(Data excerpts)
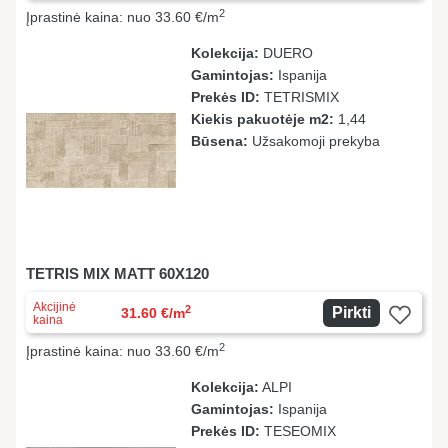
2
Įprastinė kaina: nuo 33.60 €/m
Kolekcija:
DUERO
Gamintojas:
Ispanija
Prekės ID:
TETRISMIX
Kiekis pakuotėje m2:
1,44
Būsena:
Užsakomoji prekyba
TETRIS MIX MATT 60X120
Akcijinė
2
Pirkti
31.60 €/m
kaina
2
Įprastinė kaina: nuo 33.60 €/m
Kolekcija:
ALPI
Gamintojas:
Ispanija
Prekės ID:
TESEOMIX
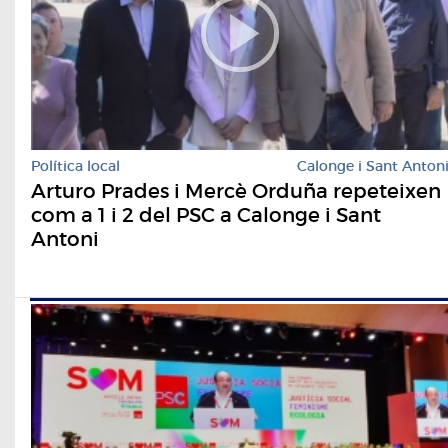
Política local
Calonge i Sant Anton
Arturo Prades i Mercè Orduña repeteixen
com a 1 i 2 del PSC a Calonge i Sant
Antoni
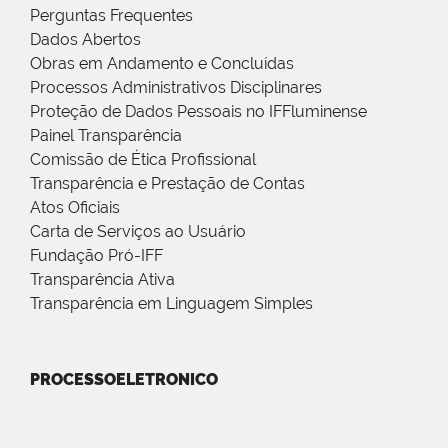
Perguntas Frequentes
Dados Abertos
Obras em Andamento e Concluídas
Processos Administrativos Disciplinares
Proteção de Dados Pessoais no IFFluminense
Painel Transparência
Comissão de Ética Profissional
Transparência e Prestação de Contas
Atos Oficiais
Carta de Serviços ao Usuário
Fundação Pró-IFF
Transparência Ativa
Transparência em Linguagem Simples
PROCESSOELETRONICO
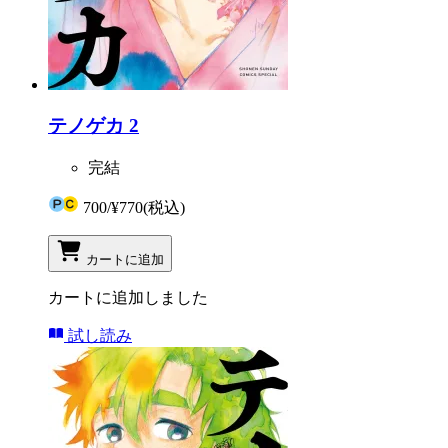
テノゲカ 2
完結
700
/
¥770
(税込)
カートに追加
カートに追加しました
試し読み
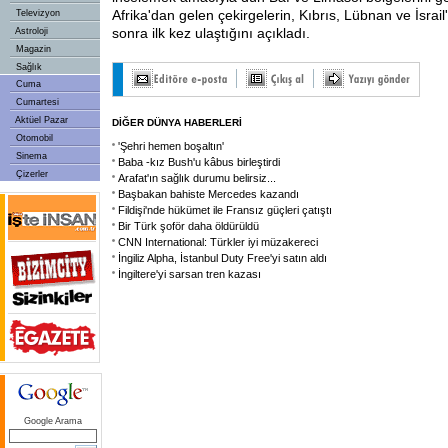
Afrika'dan gelen çekirgelerin, Kıbrıs, Lübnan ve İsrai
Televizyon
sonra ilk kez ulaştığını açıkladı.
Astroloji
Magazin
Sağlık
Cuma
Cumartesi
Aktüel Pazar
DİĞER DÜNYA HABERLERİ
Otomobil
'Şehri hemen boşaltın'
Sinema
Baba -kız Bush'u kâbus birleştirdi
Çizerler
Arafat'ın sağlık durumu belirsiz...
Başbakan bahiste Mercedes kazandı
Fildişi'nde hükümet ile Fransız güçleri çatıştı
Bir Türk şoför daha öldürüldü
CNN International: Türkler iyi müzakereci
İngiliz Alpha, İstanbul Duty Free'yi satın aldı
İngiltere'yi sarsan tren kazası
Google Arama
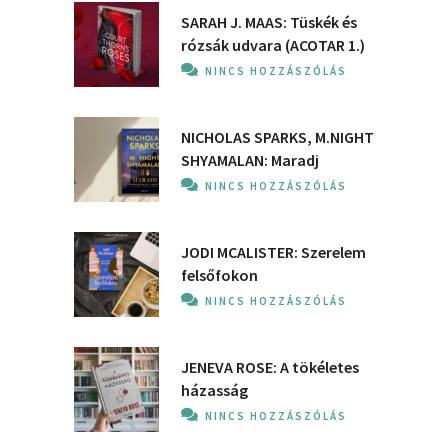
SARAH J. MAAS: Tüskék és
rózsák udvara (ACOTAR 1.)
NINCS HOZZÁSZÓLÁS
NICHOLAS SPARKS, M.NIGHT
SHYAMALAN: Maradj
NINCS HOZZÁSZÓLÁS
JODI MCALISTER: Szerelem
felsőfokon
NINCS HOZZÁSZÓLÁS
JENEVA ROSE: A ​tökéletes
házasság
NINCS HOZZÁSZÓLÁS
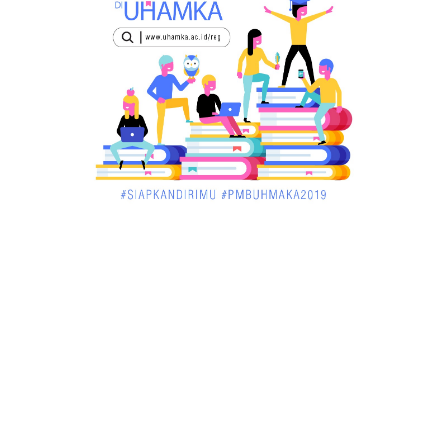
December 02, 2017
UNCATEGORIZED
Miris, Bocah 5 Tahun Tenggelam di Hadapan
Ibunya
December 02, 2017
UNCATEGORIZED
Pekan Ini, Dua Emiten Catatkan Obligasi Rp1, 45
Triliun
December 01, 2017
UNCATEGORIZED
Belum Sempat Transaksi, Pengedar Sabu Keburu
Ditangkap di .....
December 01, 2017
JAMBI
Tragis! Bocah SD di Merangin Tenggelam di Kolam
Ikan, Temann...
November 30, 2017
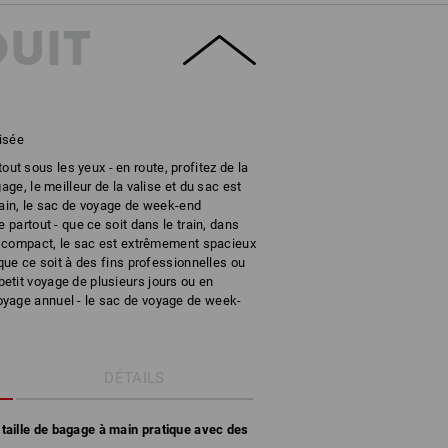
DUIT
isée
r tout sous les yeux - en route, profitez de la
age, le meilleur de la valise et du sac est
main, le sac de voyage de week-end
 partout - que ce soit dans le train, dans
gn compact, le sac est extrêmement spacieux
 que ce soit à des fins professionnelles ou
etit voyage de plusieurs jours ou en
yage annuel - le sac de voyage de week-
DÉTAILS
aille de bagage à main pratique avec des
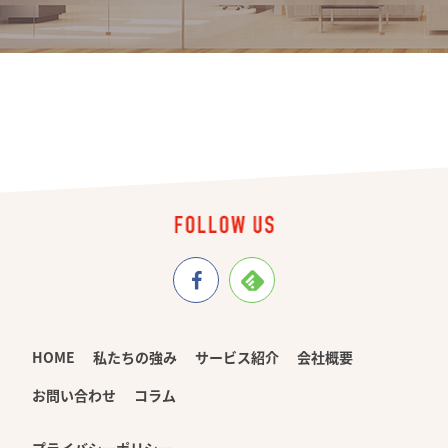
HOME
私たちの強み
サービス紹介
会社概要
お問い合わせ
コラム
プライバシーポリシー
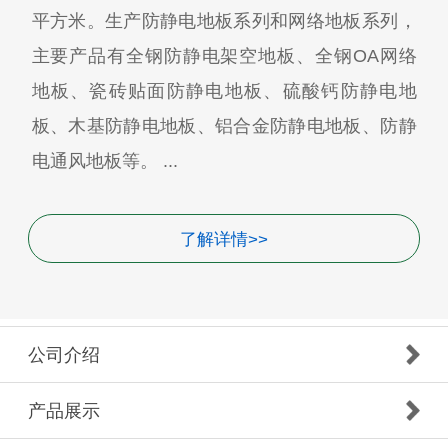
平方米。生产防静电地板系列和网络地板系列，
主要产品有全钢防静电架空地板、全钢OA网络
地板、瓷砖贴面防静电地板、硫酸钙防静电地
板、木基防静电地板、铝合金防静电地板、防静
电通风地板等。 ...
了解详情>>
公司介绍
产品展示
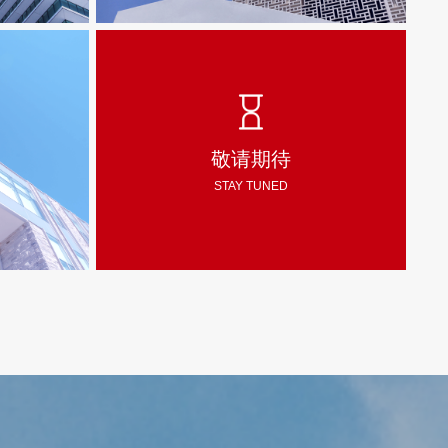
智能轮椅车
敬请期待
R
MEDICAL INSTRUMENTS
STAY TUNED
探索更多
뀠
ITY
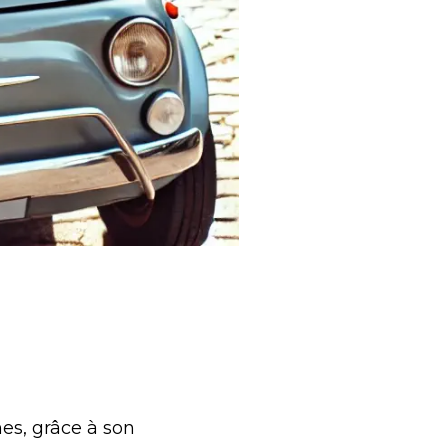
es, grâce à son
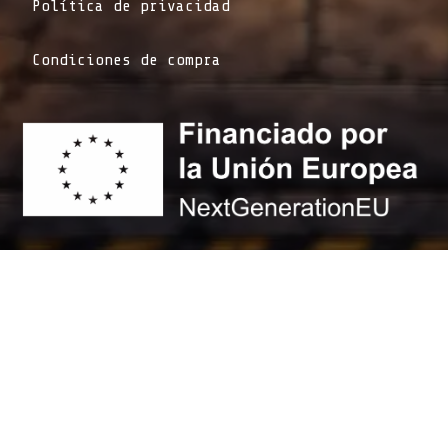
Política de privacidad
Condiciones de compra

Your instructions: Lines wanted from the entries above: the one with "Dados Abertos", the one with "es, grâce à son", and all lines between. Please copy them exactly, without the pictures and without anything else.

Expected answer:
Dados Abertos
Obras em Andamento e Concluídas
Processos Administrativos Disciplinares
Proteção de Dados Pessoais no IFFluminense
Painel Transparência
Comissão de Ética Profissional
Transparência e Prestação de Contas
Atos Oficiais
Carta de Serviços ao Usuário
Fundação Pró-IFF
Transparência Ativa
Transparência em Linguagem Simples
PROCESSOELETRONICO
テノゲカ 2
完結
700
/
¥770
(税込)
カートに追加
カートに追加しました
試し読み
Afrika'dan gelen çekirgelerin, Kıbrıs, Lübnan ve İsrai
Televizyon
sonra ilk kez ulaştığını açıkladı.
Astroloji
Magazin
Sağlık
Cuma
Cumartesi
Aktüel Pazar
DİĞER DÜNYA HABERLERİ
Otomobil
'Şehri hemen boşaltın'
Sinema
Baba -kız Bush'u kâbus birleştirdi
Çizerler
Arafat'ın sağlık durumu belirsiz...
Başbakan bahiste Mercedes kazandı
Fildişi'nde hükümet ile Fransız güçleri çatıştı
Bir Türk şoför daha öldürüldü
CNN International: Türkler iyi müzakereci
İngiliz Alpha, İstanbul Duty Free'yi satın aldı
İngiltere'yi sarsan tren kazası
Google Arama
SARAH J. MAAS: Tüskék és
rózsák udvara (ACOTAR 1.)
NINCS HOZZÁSZÓLÁS
NICHOLAS SPARKS, M.NIGHT
SHYAMALAN: Maradj
NINCS HOZZÁSZÓLÁS
JODI MCALISTER: Szerelem
felsőfokon
NINCS HOZZÁSZÓLÁS
JENEVA ROSE: A ​tökéletes
házasság
NINCS HOZZÁSZÓLÁS
December 02, 2017
UNCATEGORIZED
Miris, Bocah 5 Tahun Tenggelam di Hadapan
Ibunya
December 02, 2017
UNCATEGORIZED
Pekan Ini, Dua Emiten Catatkan Obligasi Rp1, 45
Triliun
December 01, 2017
UNCATEGORIZED
Belum Sempat Transaksi, Pengedar Sabu Keburu
Ditangkap di .....
December 01, 2017
JAMBI
Tragis! Bocah SD di Merangin Tenggelam di Kolam
Ikan, Temann...
November 30, 2017
DUIT
isée
r tout sous les yeux - en route, profitez de la
age, le meilleur de la valise et du sac est
main, le sac de voyage de week-end
 partout - que ce soit dans le train, dans
gn compact, le sac est extrêmement spacieux
 que ce soit à des fins professionnelles ou
etit voyage de plusieurs jours ou en
yage annuel - le sac de voyage de week-
DÉTAILS
aille de bagage à main pratique avec des
HOME
私たちの強み
サービス紹介
会社概要
お問い合わせ
コラム
プライバシーポリシー
平方米。生产防静电地板系列和网络地板系列，
主要产品有全钢防静电架空地板、全钢OA网络
地板、瓷砖贴面防静电地板、硫酸钙防静电地
板、木基防静电地板、铝合金防静电地板、防静
电通风地板等。 ...
了解详情>>
公司介绍
产品展示
智能轮椅车
敬请期待
R
MEDICAL INSTRUMENTS
STAY TUNED
探索更多
뀠
ITY
es, grâce à son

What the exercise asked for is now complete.